I hope that's clearer :)

(Log in to post comments)

JLS2009: A Btrfs update

Posted Nov 8, 2009 21:53 UTC (Sun) by anton (guest, #25547) [Link]

Sure, if the only thing you care about in a file system is that fsync()s complete quickly and still hit the disk, use a file system that gives you that.

OTOH, I care more about data consistency. If we want to combine these two concerns, we get to some interesting design choices:

Committing the fsync()ed file before earlier writes to other files would break the ordering guarantee that makes a file system good (of course, we would only see this in the case of a crash between the time of the fsync() and the next regular commit). If the file system wants to preserve the write order, then fsync() pretty much becomes sync(), i.e., the performance behaviour that you do not want.

One can argue that an application that uses fsync() knows what it is doing, so it will do the fsync()s in an order that guarantees data consistency for its data anyway.

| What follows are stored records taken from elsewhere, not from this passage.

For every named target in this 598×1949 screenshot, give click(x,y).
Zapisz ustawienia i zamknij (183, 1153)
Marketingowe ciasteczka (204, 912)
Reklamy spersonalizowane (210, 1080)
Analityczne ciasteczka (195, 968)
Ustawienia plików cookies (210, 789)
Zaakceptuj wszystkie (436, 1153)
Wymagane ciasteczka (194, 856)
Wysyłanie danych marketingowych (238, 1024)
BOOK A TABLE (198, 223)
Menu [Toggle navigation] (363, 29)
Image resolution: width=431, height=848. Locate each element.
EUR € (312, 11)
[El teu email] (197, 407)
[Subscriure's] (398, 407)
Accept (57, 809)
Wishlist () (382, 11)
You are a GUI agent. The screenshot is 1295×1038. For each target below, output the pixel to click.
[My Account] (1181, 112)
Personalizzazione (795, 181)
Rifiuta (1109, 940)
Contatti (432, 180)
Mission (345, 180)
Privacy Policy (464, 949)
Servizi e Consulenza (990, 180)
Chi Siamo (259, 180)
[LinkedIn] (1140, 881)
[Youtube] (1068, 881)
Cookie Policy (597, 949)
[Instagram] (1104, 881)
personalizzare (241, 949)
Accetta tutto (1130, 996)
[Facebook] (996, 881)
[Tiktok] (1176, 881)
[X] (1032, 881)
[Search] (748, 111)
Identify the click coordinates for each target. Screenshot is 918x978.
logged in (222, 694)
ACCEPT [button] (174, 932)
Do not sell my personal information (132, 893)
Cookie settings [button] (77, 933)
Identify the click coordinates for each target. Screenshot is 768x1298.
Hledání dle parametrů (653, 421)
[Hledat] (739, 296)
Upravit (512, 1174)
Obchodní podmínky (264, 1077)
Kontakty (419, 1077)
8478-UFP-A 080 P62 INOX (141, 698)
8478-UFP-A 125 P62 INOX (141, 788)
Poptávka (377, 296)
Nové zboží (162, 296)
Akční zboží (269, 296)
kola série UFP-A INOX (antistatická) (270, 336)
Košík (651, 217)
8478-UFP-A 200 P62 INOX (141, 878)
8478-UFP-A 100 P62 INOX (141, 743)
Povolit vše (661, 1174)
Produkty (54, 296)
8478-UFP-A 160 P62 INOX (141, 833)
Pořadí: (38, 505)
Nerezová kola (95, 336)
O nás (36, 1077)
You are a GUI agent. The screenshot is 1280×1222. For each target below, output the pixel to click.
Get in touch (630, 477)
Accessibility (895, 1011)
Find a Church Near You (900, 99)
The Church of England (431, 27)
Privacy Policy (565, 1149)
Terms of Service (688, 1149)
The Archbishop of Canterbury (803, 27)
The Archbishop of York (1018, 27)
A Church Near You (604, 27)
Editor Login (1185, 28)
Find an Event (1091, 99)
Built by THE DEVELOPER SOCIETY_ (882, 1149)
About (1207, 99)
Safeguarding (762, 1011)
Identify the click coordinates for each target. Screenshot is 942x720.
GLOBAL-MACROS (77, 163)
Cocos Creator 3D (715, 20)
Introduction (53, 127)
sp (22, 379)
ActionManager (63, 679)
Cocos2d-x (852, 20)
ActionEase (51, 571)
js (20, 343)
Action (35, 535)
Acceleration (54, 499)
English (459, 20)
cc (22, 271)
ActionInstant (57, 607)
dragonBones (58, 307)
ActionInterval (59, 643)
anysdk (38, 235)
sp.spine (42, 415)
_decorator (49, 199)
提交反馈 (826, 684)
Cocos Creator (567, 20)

Counterarguments: 1) The crash case probably has not been tested extensively for this application, so it may have gotten the order of fsync()s wrong and doing the fsync()s right away may compromise the data consistency after all. 2) This application may interact with others in a way that makes the ordering of its writes relative to the others important; committing these writes in a different order opens a data inconsistency window.

Depending on the write volume of the applications on the machine, on the trust in the correctness of the fsync()s in all the applications, and on the way the applications interact with the users, the following are reasonable choices: 1) fsync() as sync (slowest); 2) fsync() as out-of-order commit; 3) fsync() as noop.

BTW, I find your motivating example still unconvincing: If you edit your magnum opus or your tax records, wouldn't you use an editor that autosaves regularly? Ok, your editor does not fsync() the autosaves, so with a bad file system you will lose the work, but on a good file system you won't, so you will also use a good file system for that, won't you? So it does not really matter for how long you slaved away on the file, a crash will only lose very little data. Or if you work in a way that can lose everything, why was the tax records after 2h59' not important enough to merit more precautions, but after 3h a fast fsync() is more important than anything else?

An example where a synchronous commit is really needed is a remote "cvs commit" (and maybe similar operations in other version control systems): Once a file is commited on the remote machine, the file's version number is updated on the local machine, so the remote commit should better stay commited, even if the remote machine crashes in the meantime. Of course, the problem here is that a cvs commit can easily commit hundreds of files; if it fsync()s every one of them separately, the cumulated waiting for the disk may be quite noticable. Doing the equivalent for all the files at once could be faster, but we have no good way to tell that to the file system (AFAIK CVS works a file at a time, so it wouldn't matter for CVS, but there may be other applications where it does). Hmm, if there are few writes by other applications at the same time, and all the fsync()s were done in the end, then fsync()-as-sync could be faster than out-of-order fsync()s: The first fsync() would commit all the files, and the other fsync()s would just return immediately.